# Instructions for the task
Below are the records; copy exactly the stretch from the line containing "уход за кожей головы;" through the line containing "связь с другими", both ends included, and nothing else.
Data under study Start Marker
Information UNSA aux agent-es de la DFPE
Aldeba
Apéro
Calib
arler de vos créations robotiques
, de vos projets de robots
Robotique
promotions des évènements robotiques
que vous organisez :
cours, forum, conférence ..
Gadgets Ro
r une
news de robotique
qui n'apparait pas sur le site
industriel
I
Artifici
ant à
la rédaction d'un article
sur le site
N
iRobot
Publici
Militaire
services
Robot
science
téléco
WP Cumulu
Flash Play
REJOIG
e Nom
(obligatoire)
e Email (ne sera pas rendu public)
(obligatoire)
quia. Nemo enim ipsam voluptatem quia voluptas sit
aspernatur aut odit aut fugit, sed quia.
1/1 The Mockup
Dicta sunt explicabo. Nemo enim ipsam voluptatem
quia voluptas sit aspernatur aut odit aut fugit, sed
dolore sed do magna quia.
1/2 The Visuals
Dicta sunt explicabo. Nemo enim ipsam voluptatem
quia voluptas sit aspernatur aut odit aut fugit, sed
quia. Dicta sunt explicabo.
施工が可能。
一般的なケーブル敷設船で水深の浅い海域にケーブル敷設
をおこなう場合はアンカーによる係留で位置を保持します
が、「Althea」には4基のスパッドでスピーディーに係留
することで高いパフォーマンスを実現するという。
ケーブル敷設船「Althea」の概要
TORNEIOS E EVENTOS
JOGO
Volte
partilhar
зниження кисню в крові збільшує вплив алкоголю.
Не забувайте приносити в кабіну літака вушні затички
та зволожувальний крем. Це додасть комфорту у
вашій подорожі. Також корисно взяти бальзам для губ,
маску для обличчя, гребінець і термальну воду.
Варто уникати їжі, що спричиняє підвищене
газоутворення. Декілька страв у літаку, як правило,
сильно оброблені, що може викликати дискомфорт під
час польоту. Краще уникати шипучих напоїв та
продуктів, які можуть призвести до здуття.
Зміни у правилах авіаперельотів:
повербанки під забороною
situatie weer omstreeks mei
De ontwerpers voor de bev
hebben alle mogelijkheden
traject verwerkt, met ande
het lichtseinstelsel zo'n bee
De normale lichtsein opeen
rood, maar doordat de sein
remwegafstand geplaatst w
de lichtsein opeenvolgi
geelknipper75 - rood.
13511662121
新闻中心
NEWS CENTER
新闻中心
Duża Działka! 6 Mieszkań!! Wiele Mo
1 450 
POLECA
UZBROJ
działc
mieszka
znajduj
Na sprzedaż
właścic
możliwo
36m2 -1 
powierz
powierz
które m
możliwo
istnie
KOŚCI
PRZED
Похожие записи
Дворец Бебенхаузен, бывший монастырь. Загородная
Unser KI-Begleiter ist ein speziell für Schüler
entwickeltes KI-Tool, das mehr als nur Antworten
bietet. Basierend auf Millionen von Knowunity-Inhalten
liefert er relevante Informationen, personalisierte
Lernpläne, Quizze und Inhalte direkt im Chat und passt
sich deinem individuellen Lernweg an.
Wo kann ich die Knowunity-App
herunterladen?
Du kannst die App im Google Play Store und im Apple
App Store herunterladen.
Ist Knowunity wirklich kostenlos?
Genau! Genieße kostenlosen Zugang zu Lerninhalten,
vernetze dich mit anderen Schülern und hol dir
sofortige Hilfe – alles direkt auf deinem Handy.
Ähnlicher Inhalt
Data under study End Marker
Data under study Start Marker
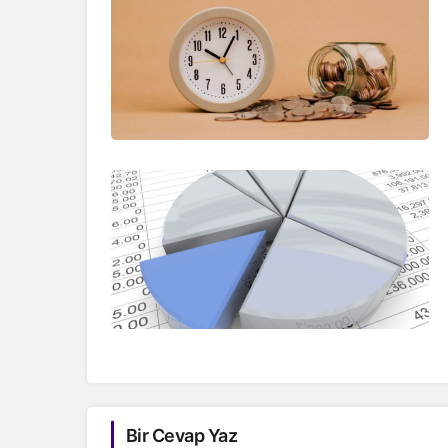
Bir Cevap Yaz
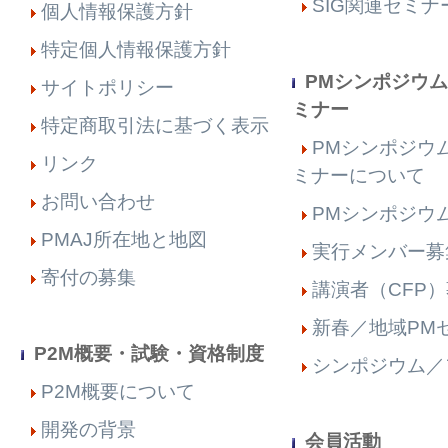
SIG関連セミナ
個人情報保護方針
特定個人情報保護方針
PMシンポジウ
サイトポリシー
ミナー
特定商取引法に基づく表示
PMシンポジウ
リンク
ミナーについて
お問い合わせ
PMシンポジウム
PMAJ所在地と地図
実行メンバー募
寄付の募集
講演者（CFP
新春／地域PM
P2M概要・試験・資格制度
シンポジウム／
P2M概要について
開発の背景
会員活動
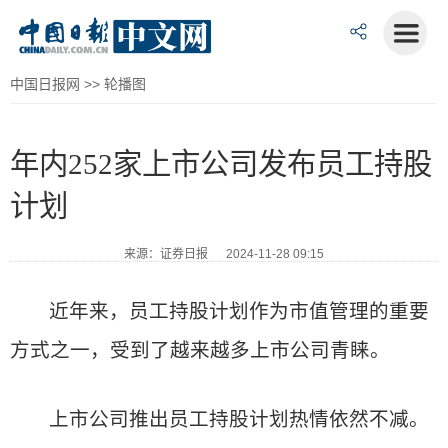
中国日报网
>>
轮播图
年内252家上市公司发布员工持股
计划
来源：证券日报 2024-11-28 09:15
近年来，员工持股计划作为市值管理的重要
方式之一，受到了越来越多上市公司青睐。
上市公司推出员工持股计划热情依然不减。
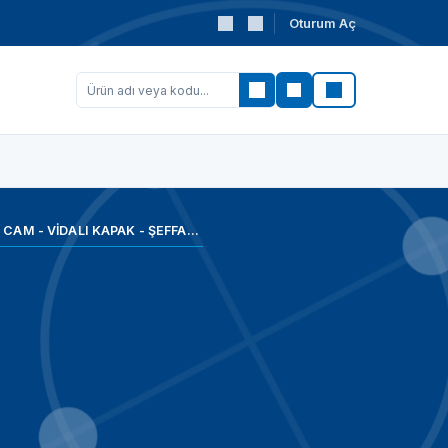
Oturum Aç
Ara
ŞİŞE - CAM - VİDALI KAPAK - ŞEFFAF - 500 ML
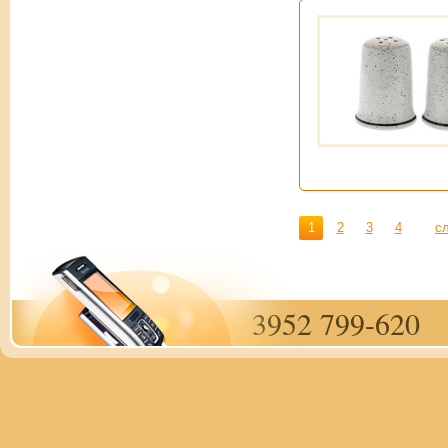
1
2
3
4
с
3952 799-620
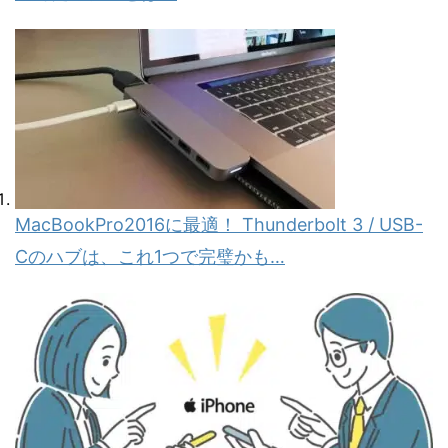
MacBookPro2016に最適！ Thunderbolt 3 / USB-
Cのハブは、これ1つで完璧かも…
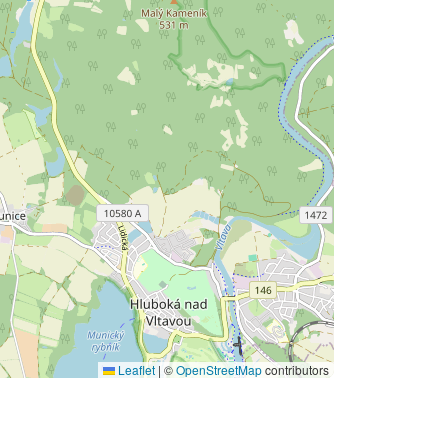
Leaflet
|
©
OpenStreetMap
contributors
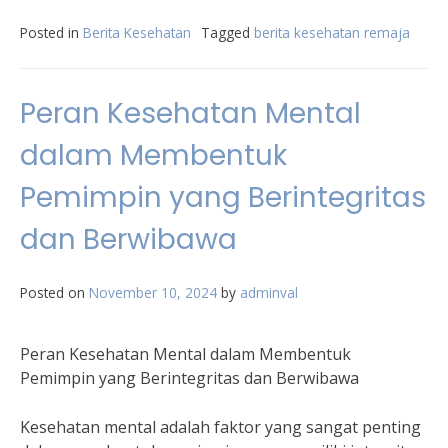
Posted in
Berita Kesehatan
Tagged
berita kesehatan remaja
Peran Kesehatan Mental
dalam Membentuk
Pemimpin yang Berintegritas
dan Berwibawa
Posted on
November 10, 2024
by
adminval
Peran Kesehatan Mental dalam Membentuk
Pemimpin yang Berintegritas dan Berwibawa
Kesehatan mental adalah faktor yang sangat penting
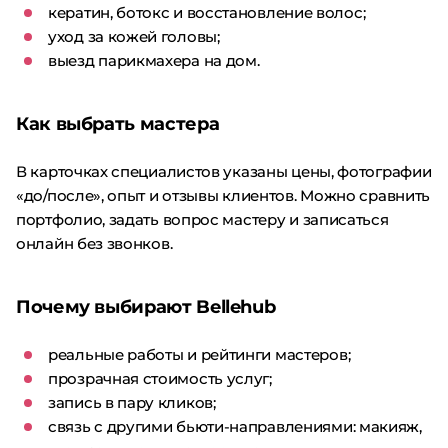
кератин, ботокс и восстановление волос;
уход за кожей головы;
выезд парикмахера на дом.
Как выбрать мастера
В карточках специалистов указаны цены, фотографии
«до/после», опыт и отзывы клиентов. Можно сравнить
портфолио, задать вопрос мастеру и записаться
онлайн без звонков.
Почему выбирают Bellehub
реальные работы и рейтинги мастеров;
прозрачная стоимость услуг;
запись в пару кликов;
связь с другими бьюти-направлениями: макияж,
Data under study End Marker
# Exercise output
уход за кожей головы;
выезд парикмахера на дом.
Как выбрать мастера
В карточках специалистов указаны цены, фотографии
«до/после», опыт и отзывы клиентов. Можно сравнить
портфолио, задать вопрос мастеру и записаться
онлайн без звонков.
Почему выбирают Bellehub
реальные работы и рейтинги мастеров;
прозрачная стоимость услуг;
запись в пару кликов;
связь с другими бьюти-направлениями: макияж,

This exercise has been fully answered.